21

Recommender Systems

Content-based Recommendation Systems

Theory

Content-based filtering recommends items similar to those a user liked in the past, based on item features rather than other users' behavior. It builds a profile for each user based on features of items they've interacted with.

Visualization

Content-based Recommendation Systems visualization

Mathematical Formulation

Algorithm:
1. Extract features from items (TF-IDF, attributes)
2. Build user profile from liked items
3. Calculate similarity (cosine, Euclidean)
4. Recommend top-k similar items

Cosine Similarity:
cos(θ) = (A·B) / (||A|| ||B||)

Code Example

from sklearn.feature_extraction.text import TfidfVectorizer
from sklearn.metrics.pairwise import cosine_similarity
import pandas as pd

# Sample movie dataset
movies = pd.DataFrame({
    'movie_id': [1, 2, 3, 4, 5],
    'title': ['The Matrix', 'Inception', 'The Notebook',
              'Interstellar', 'Titanic'],
    'genre': ['Sci-Fi Action', 'Sci-Fi Thriller', 
              'Romance Drama', 'Sci-Fi Drama', 'Romance Drama']
})

# Create TF-IDF features
tfidf = TfidfVectorizer(stop_words='english')
tfidf_matrix = tfidf.fit_transform(movies['genre'])

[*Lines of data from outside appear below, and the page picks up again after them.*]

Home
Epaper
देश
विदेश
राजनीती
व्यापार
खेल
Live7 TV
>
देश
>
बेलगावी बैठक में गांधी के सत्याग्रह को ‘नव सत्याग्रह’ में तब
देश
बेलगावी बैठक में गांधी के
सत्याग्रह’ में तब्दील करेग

# User liked movies 1 and 2
user_profile = tfidf_matrix[[0, 1]].mean(axis=0)

# Calculate similarities
similarities = cosine_similarity(user_profile, tfidf_matrix).flatten()

# Get recommendations
movies['similarity'] = similarities
recommendations = movies[~movies['movie_id'].isin([1, 2])]\
                    .nlargest(2, 'similarity')

print("Recommendations:")
print(recommendations[['title', 'genre', 'similarity']])